I am a late-20s professional practice rider. Unfortunately, I don’t have a whole lot of money to spend on a new bike. Because of this, I recently purchased a used 2007 CR250. I am unable to find the official 2007 CR250 Motocross Action race test on the internet. I was curious if you had the best suspension settings from your 2007 test?
Honda rode high on the hog during the ’90s with CR250 sales close to 10,000 units. The CR engineers began to think that they were infallible–and, in the process, they gambled on blowing the competition away with a totally new engine design in 2002. Unfortunately for Honda, the all-new revolutionary case-reed engine, with its electronic power valve, traction control ignition and high-tech carburetor, never lived up to its promise. Sales dropped when Yamaha and Suzuki’s 250 two-strokes got better and plummeted when four-strokes took over (although there was some solace for Honda in the fact that CR250 riders became CRF450 riders).
THE BEST TRAITS OF THE 2007 HONDA CR250
Handling: For those of you too young to remember the glory days of Honda handling, suffice it to say that Jeremy McGrath loved his 1993 CR250 so much that he never raced a 1994, 1995 or 1996 Honda during his time at Team Honda. And, when the first aluminum-framed CR250 came on the scene in 1997, Jeremy rode it a couple of times and bolted from the Honda fold. Jeremy was astute. The ’93 chassis was awesome, and the ’97 Delta-box was gruesome. After ’97 Honda spent more money on frame development than any of the four motorcycle manufacturers and, in the process, massaged the bugs out of the aluminum frame making a bike that was excellent at turn-in, rock steady at center-out and clean on the exit.
Quality: Honda had the best metallurgy, quality control and reliability. This was a bulletproof machine.
THE WORST TRAIT OF THE 2007 HONDA CR250
Jetting: This was a mystery machine. It’s not that we couldn’t get the jetting to be spot on, it’s just that we couldn’t keep it there for more than three hours. Every day we spent with the CR250 was an adventure in brass. We eventually learned to accept that today’s lean jetting would be tomorrow’s rich jetting. Even the slightest change in one direction or the other would send the CR250’s jetting into gurgle, diesel and ping land.

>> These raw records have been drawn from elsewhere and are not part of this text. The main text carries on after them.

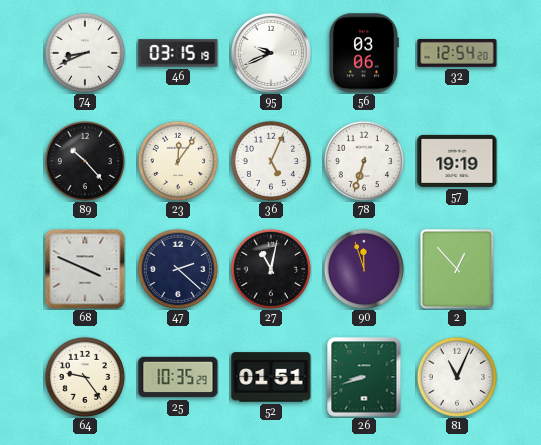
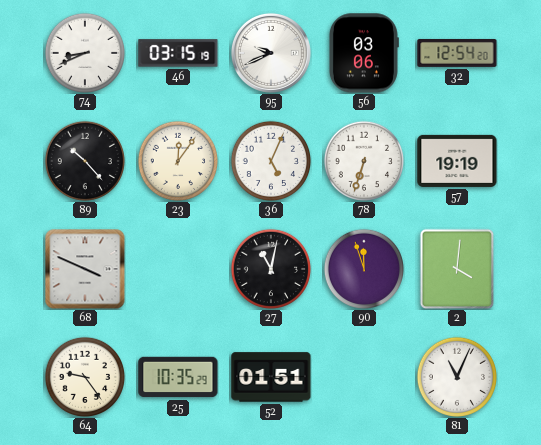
47: 2:22 -> none
2: 12:53 -> 4:01
26: 8:42 -> none
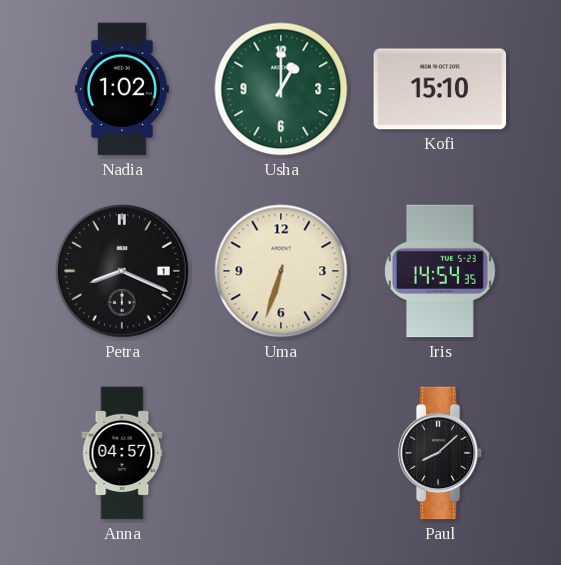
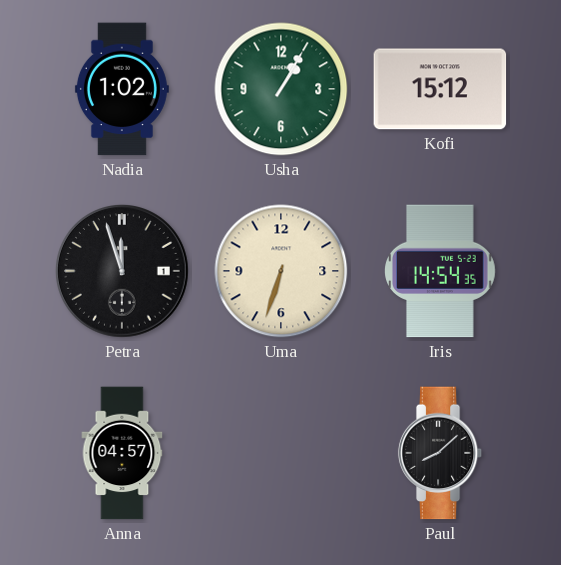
Usha: 1:00 -> 1:05
Kofi: 15:10 -> 15:12
Petra: 8:19 -> 11:57
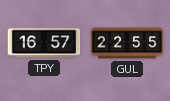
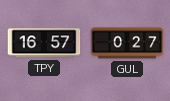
GUL: 22:55 -> 0:27
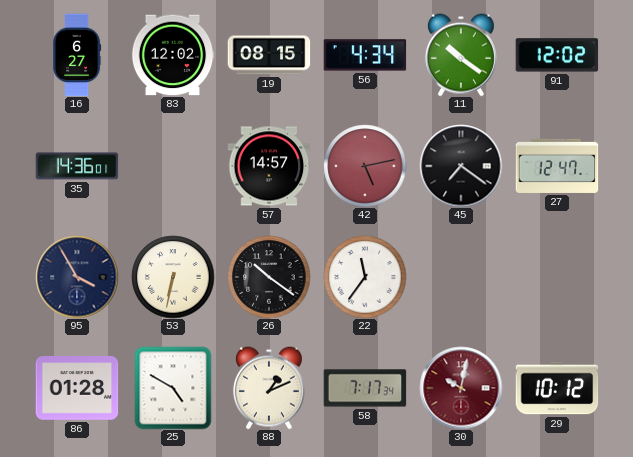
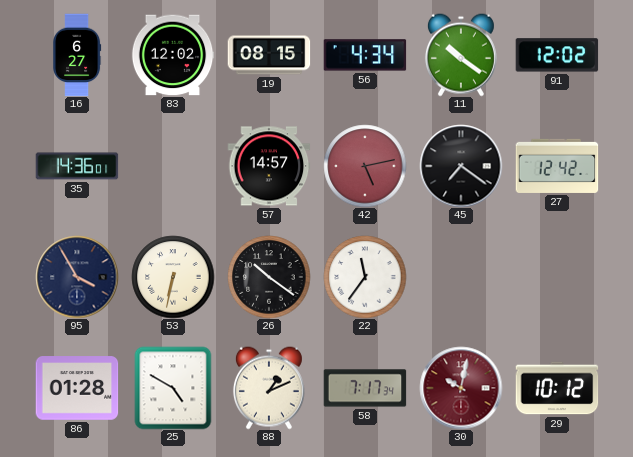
27: 12:47 -> 12:42
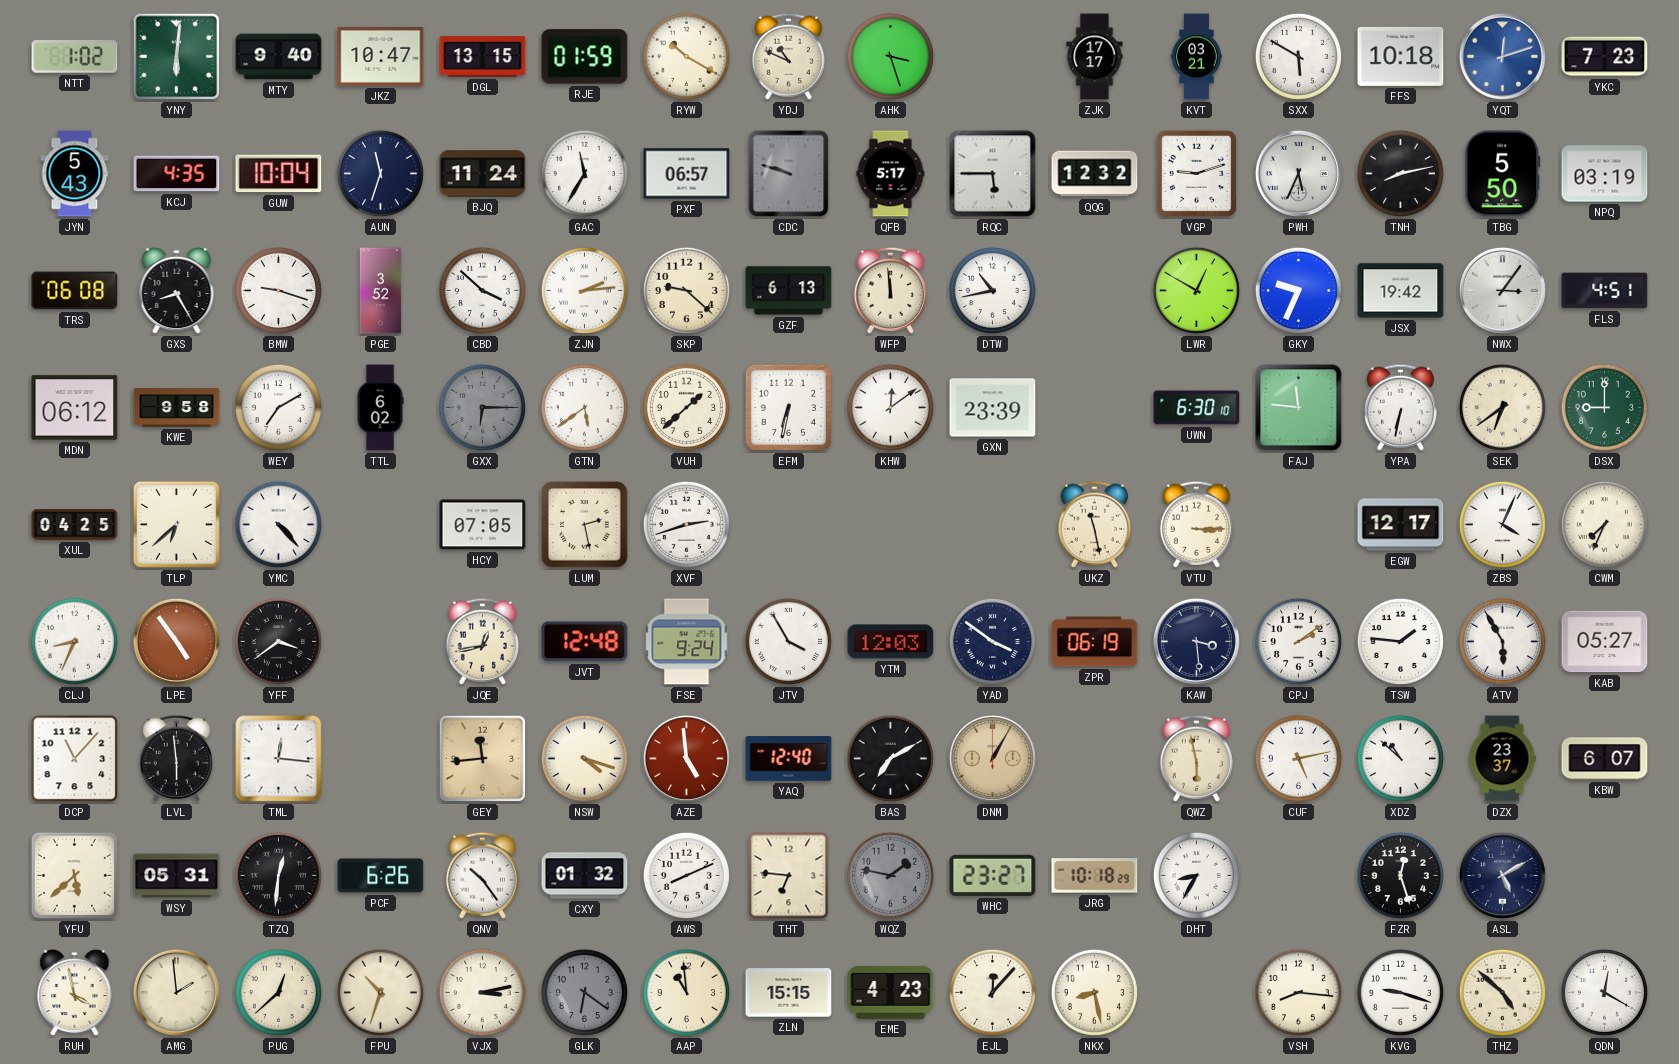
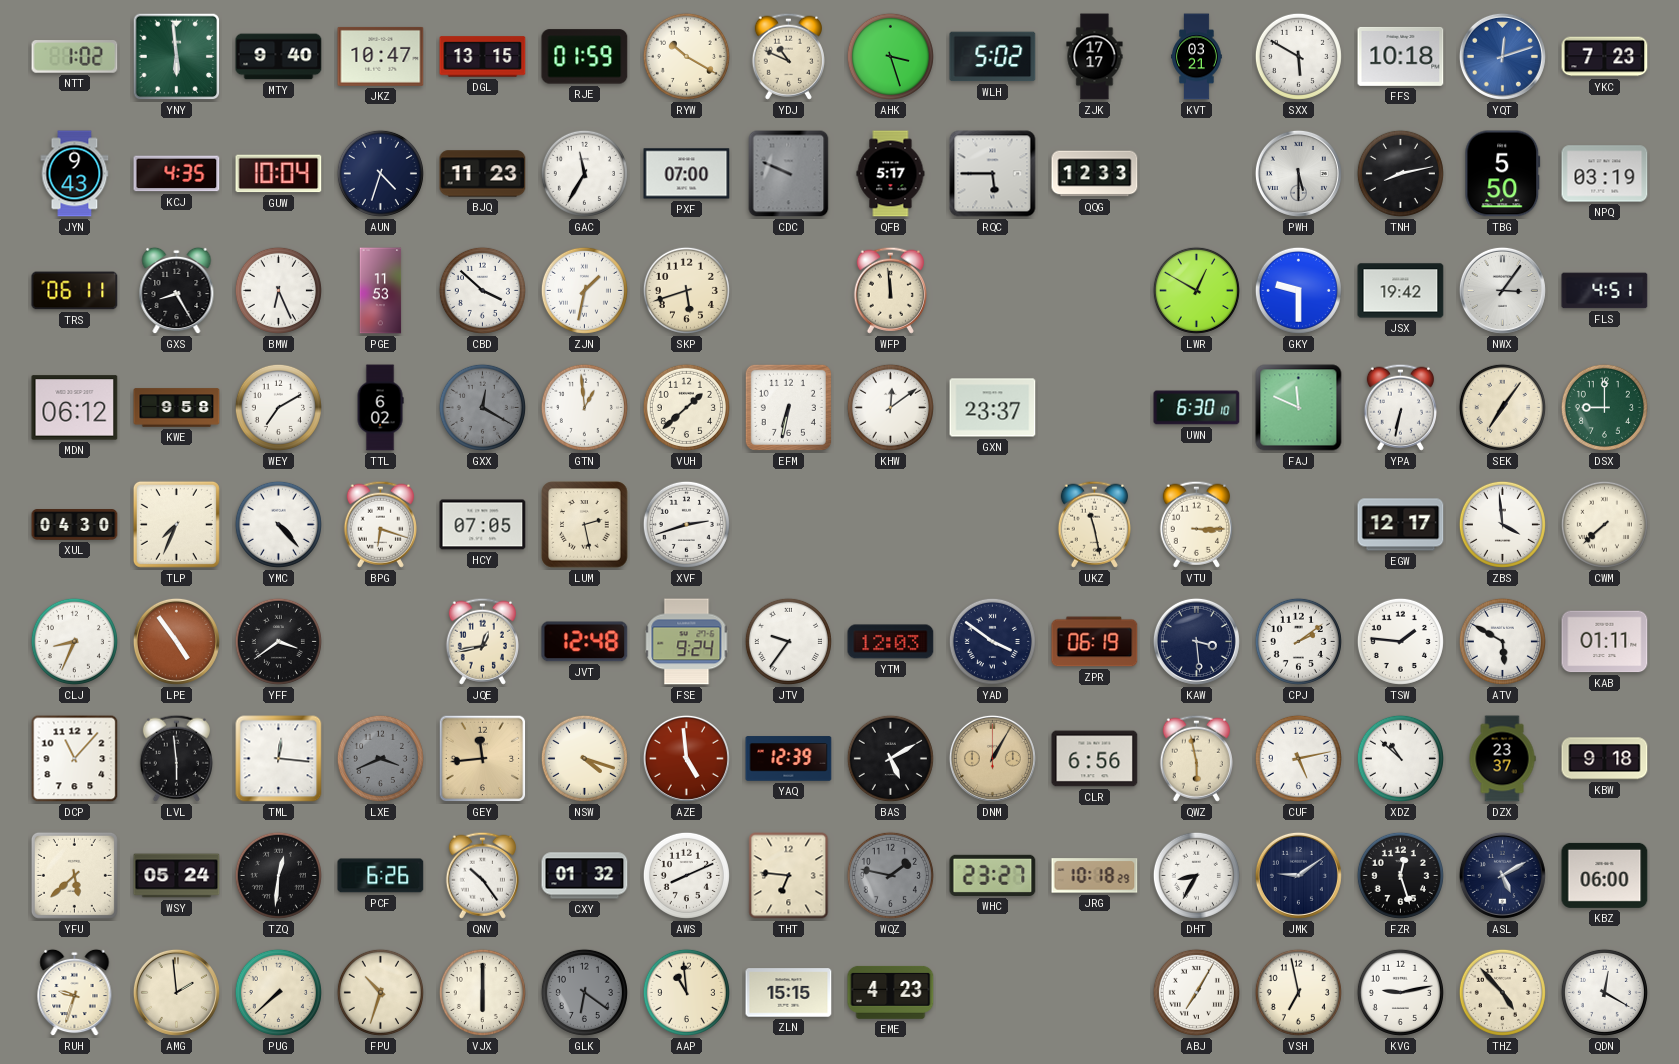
YNY: 6:01 -> 5:59
WLH: none -> 5:02
JYN: 5:43 -> 9:43
AUN: 11:33 -> 4:33
BJQ: 11:24 -> 11:23
PXF: 06:57 -> 07:00
CDC: 9:48 -> 9:49
QQG: 12:32 -> 12:33
VGP: 9:12 -> none
PWH: 5:34 -> 5:30
TRS: 06:08 -> 06:11
BMW: 9:18 -> 6:26
PGE: 3:52 -> 11:53
ZJN: 2:14 -> 1:32
SKP: 9:22 -> 5:42
GZF: 6:13 -> none
DTW: 10:43 -> none
GKY: 9:34 -> 9:30
GXX: 6:15 -> 12:20
GTN: 5:39 -> 12:59
GXN: 23:39 -> 23:37
FAJ: 11:46 -> 11:49
SEK: 6:39 -> 7:06
XUL: 04:25 -> 04:30
TLP: 6:38 -> 7:34
BPG: none -> 6:18
ZBS: 4:04 -> 3:59
CWM: 7:34 -> 7:38
JTV: 3:55 -> 9:36
ATV: 5:55 -> 5:50
KAB: 05:27 -> 01:11
LXE: none -> 3:41
YAQ: 12:40 -> 12:39
BAS: 7:10 -> 5:10
CLR: none -> 6:56
KBW: 6:07 -> 9:18
WSY: 05:31 -> 05:24
JMK: none -> 9:09
KBZ: none -> 06:00
RUH: 3:58 -> 9:33
PUG: 12:38 -> 7:38
VJX: 3:13 -> 6:00
EJL: 12:07 -> none
NKX: 8:28 -> none
ABJ: none -> 7:05
VSH: 8:16 -> 6:58
KVG: 9:18 -> 9:13
THZ: 4:52 -> 4:53
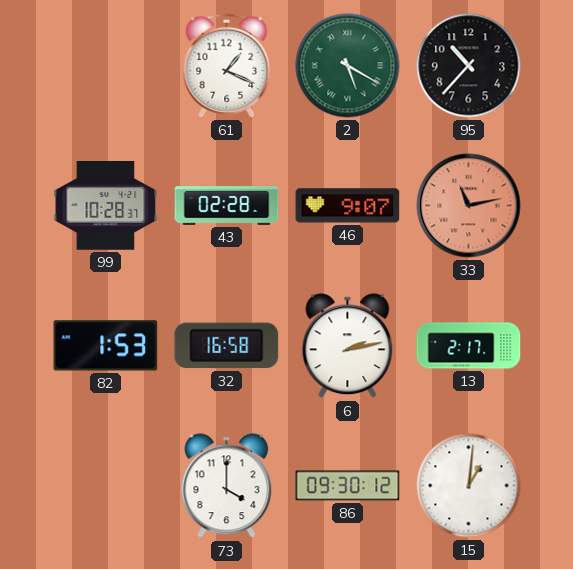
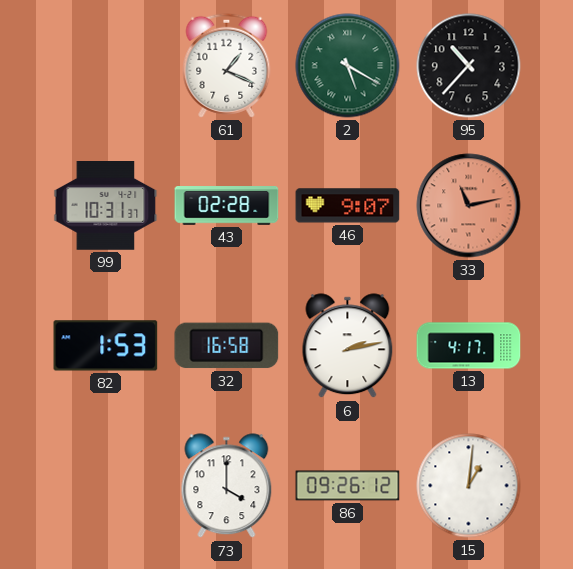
99: 10:28 -> 10:31
13: 2:17 -> 4:17
86: 09:30 -> 09:26
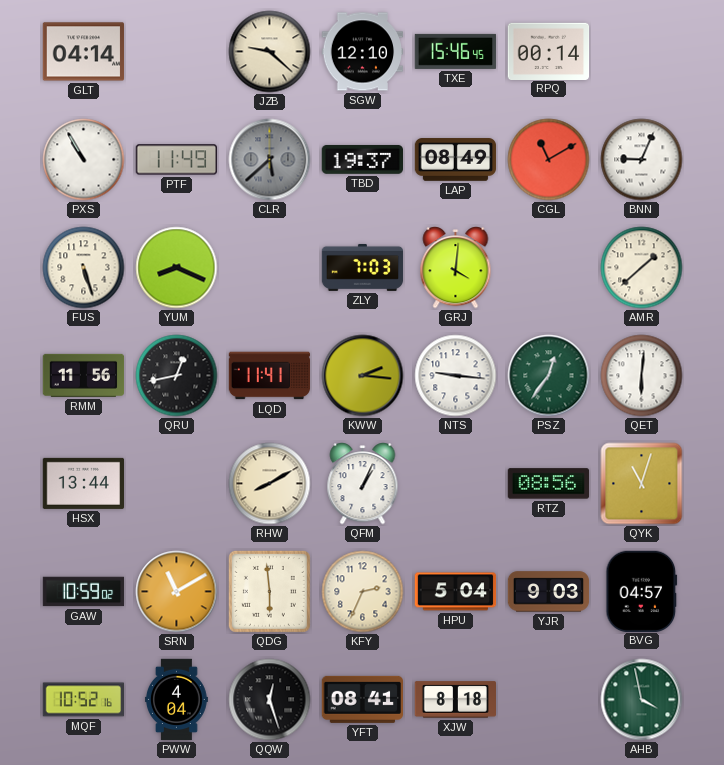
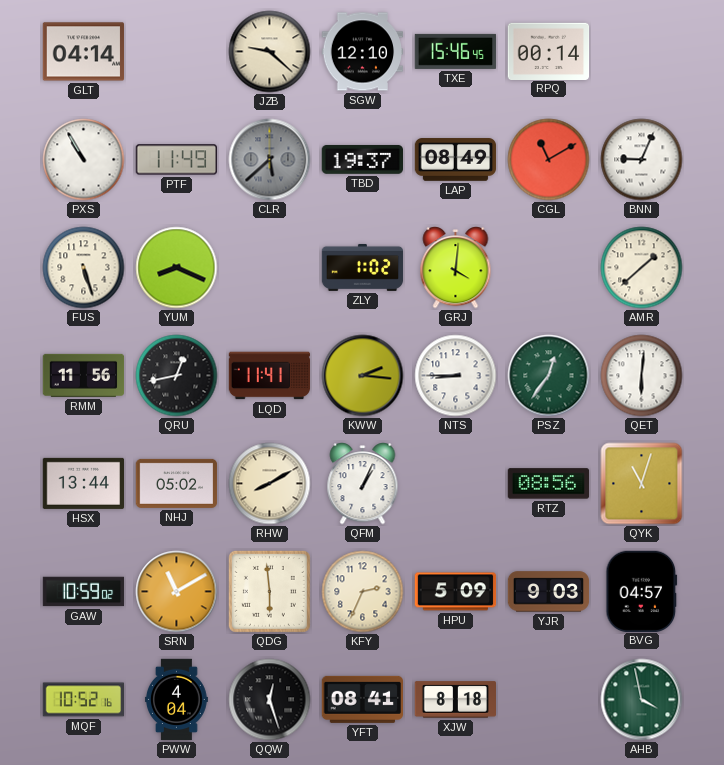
ZLY: 7:03 -> 1:02
NTS: 9:16 -> 8:45
NHJ: none -> 05:02
HPU: 5:04 -> 5:09
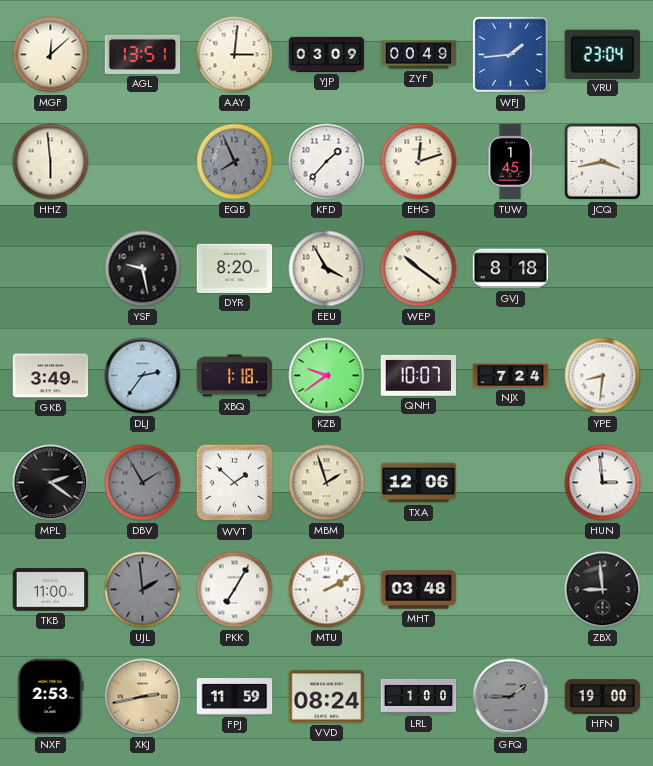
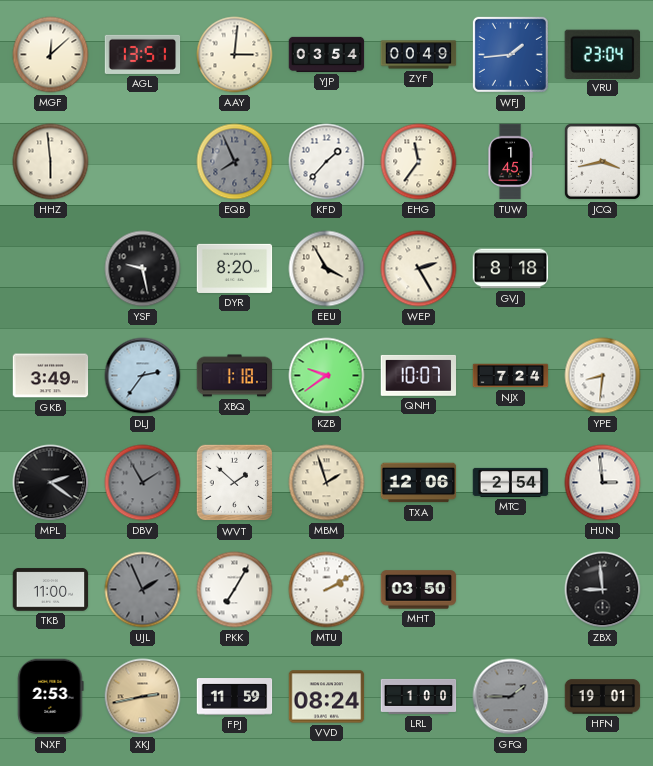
YJP: 03:09 -> 03:54
EHG: 12:12 -> 11:36
WEP: 10:21 -> 2:25
MTC: none -> 2:54
UJL: 1:59 -> 1:56
MHT: 03:48 -> 03:50
HFN: 19:00 -> 19:01
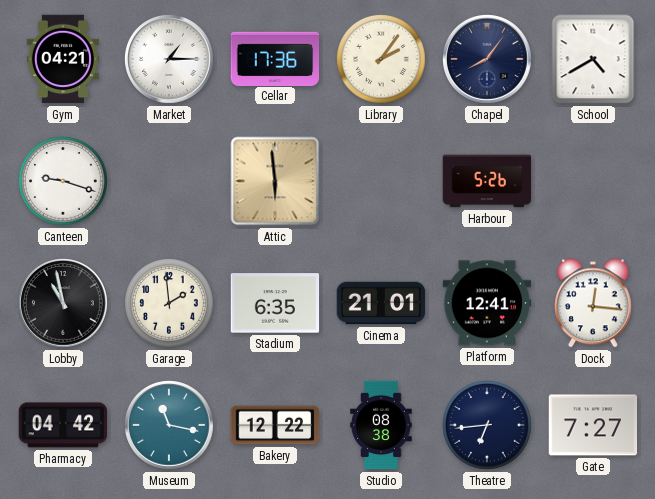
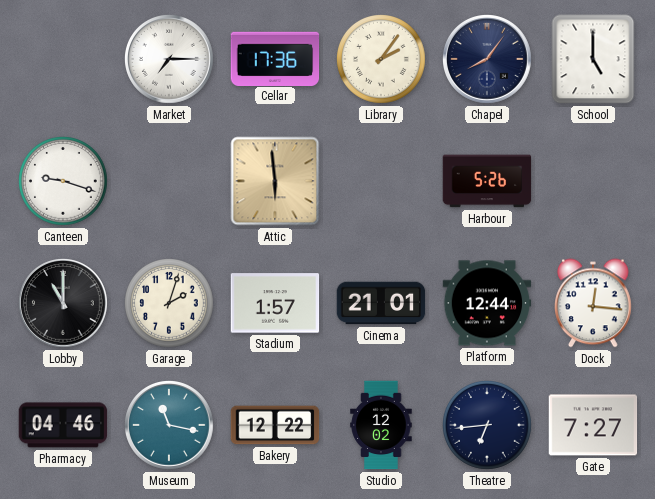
Gym: 04:21 -> none
Market: 1:15 -> 7:15
School: 4:40 -> 5:00
Lobby: 10:58 -> 11:00
Garage: 1:59 -> 2:03
Stadium: 6:35 -> 1:57
Platform: 12:41 -> 12:44
Pharmacy: 04:42 -> 04:46
Studio: 08:38 -> 12:02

MXA’S RECOMMENDED 2007 CR250 JETTING SPECS
Main Jet: 420
Pilot Jet: 38 (40 stock)
Clip: 2nd from top (3rd stock)
Air screw: 2 turns out
Note: Honda jetting is rich on the bottom, but lean everywhere else. When you lean out the bottom, the CR‚Äôs pinging gets more ominous. On a daily basis, our best solution was a dose of race gas, a leaner pilot, and lots of fiddling with the clip position.
WHY DID THE 2007 HONDA CR250 HAVE SUCH A WEIRD POWERBAND?
No mystery. In 2002, Honda dropped their trusty reed-valve, piston-port design for a case-reed configuration. This was a radical engine choice for Honda and one that had previously been deemed best suited for 125 two-strokes. But Honda gambled on the rock ’em, sock ’em benefits of shoving the carb throat directly into the cases (instead of into the cylinder). The best guess for why it didn’t work was the the crankcase volume was too large to get the proper charge up the transfers at low rpm. Honda never fixed it—they just stopped making it!
MXA’S RECOMMENDED 2007 CR250 SHOCK SETTINGS
Spring rate: 5.2 kg/mm
Race sag: 105 mm
High-compression: 2-1/2 turns out
Low-compression: 7 clicks
Rebound: 7 clicks
Notes: Make small (about 1/8th turn) adjustments to the high-speed compression. Its standard setting is two turns out (and then an extra twist to align the punch marks). We had our best luck going farther out instead of in on high-speed.
MXA’S RECOMMENDED 2007 CR250 FORK SETTINGS
Spring rate: 0.44 kg/mm
Oil height: 384cc
Compression: 10 clicks out
Rebound: 14 clicks out
Fork leg height: 5mm up
Note: The 2007 CR250 forks are 7mm longer than the CRF450 forks because they are the forks that were designed to go with the 20-inch front wheel (which Honda still offers as an option).